How to deal with Unknown Classes during classification?


A Convolutional Neural Network (ConvNet) trained on the MNIST dataset when presented images from the Devanagari dataset will wrongly classify the Devanagari letter to one of the MNIST classes 0-9, usually with very high confidence. What can we do to fix this?

Systems trained without a background class can lead to nasty false positives when deployed in production. While most of the academic datasets such as PASCAL, MS-COCO or MNIST where algorithms are often evaluated, do not have this problem because all classes are known, it is a likely source of "negative" dataset bias and does not necessarily hold true in the real world where the negative space has near infinite variety of inputs that need to be rejected.

For example, let us look as this image below:

In the 3 scatter plots on the top row, the 10 different colors represent the 10 MNIST classes 0-9, and the black color represents the unknown Devanagari class. The softmax probability is plotted with the origin being zero, and the value increases to one as we go out radially along the lines.

In the plots on the bottom row are histograms of softmax probability values for samples of known MNIST data (Red) and unknown Devanagari data (red) with a logarithmic vertical axis.

As it can be clearly seen, in the plot (a), some of the samples from the Devanagari dataset have very high scores. Even when an additional unknown class is added in plot (b), some black dots falling in the 0-9 classes are still far away from the origin. In an application, a score threshold θ should be chosen to optimally to separate unknown from known samples. Unfortunately, such a threshold is difficult to find for either (a) or (b), however, a better separation is achievable with the Objectosphere loss (c) which I will describe next in this post.


The most common approach taken to deal with unknown classes to prevent false positives are by:

  1. thresholding softmax, or
  2. using an additional background, garbage or nota class.
However, they still have problems as shown in the plots (a) and (b) above. Dhamija et al. in the paper Reducing Network Agnostophobia from NeurIPS 2018 present a simple yet effective approach which leads to a better solution to this unknown class problem and the results can be seen in the plot (c) above. They achieve this using the Objectosphere loss.

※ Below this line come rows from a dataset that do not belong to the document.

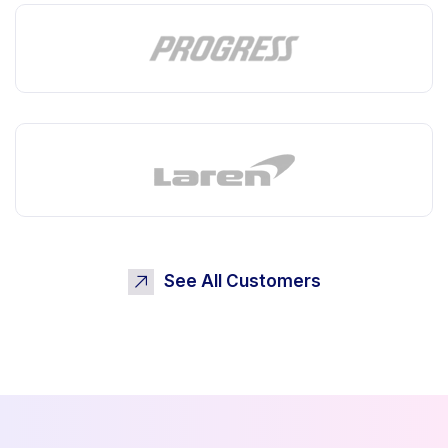
See All Customers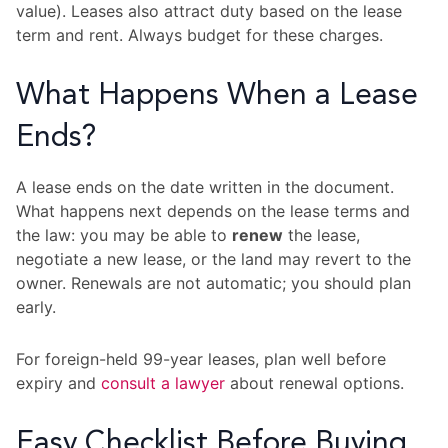
value). Leases also attract duty based on the lease
term and rent. Always budget for these charges.
What Happens When a Lease
Ends?
A lease ends on the date written in the document.
What happens next depends on the lease terms and
the law: you may be able to
renew
the lease,
negotiate a new lease, or the land may revert to the
owner. Renewals are not automatic; you should plan
early.
For foreign-held 99-year leases, plan well before
expiry and
consult a lawyer
about renewal options.
Easy Checklist Before Buying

In simple words, all they say is: do no use the additional background, garbage or nota class. Instead, force the unknown classes to output a uniform distribution. And, also force the magnitude of activations for known classes to be at least a margin m and that of unknown classes to be zero. Thats it!

To understand it more formally, please check the equations (1) and (2) from their paper.

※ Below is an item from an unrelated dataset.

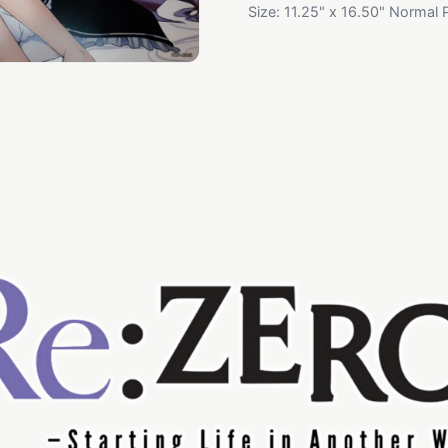
Size: 11.25" x 16.50" Normal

There are two kinds of unknowns - the known unknown and the unknown unknown. This method only works best for the known unknowns. E.g. in one experiment, for a MNIST classifier, they find that training with CIFAR samples as the unknowns does not provide robustness to unknowns from the samples of NIST Letters dataset. Whereas, training with NIST Letters does provide robustness against CIFAR images. This is because CIFAR images are distinctly different from the MNIST digits where as NIST letters have attributes very similar to them. This finding however is consistent with the well known importance of hard-negatives in deep network training.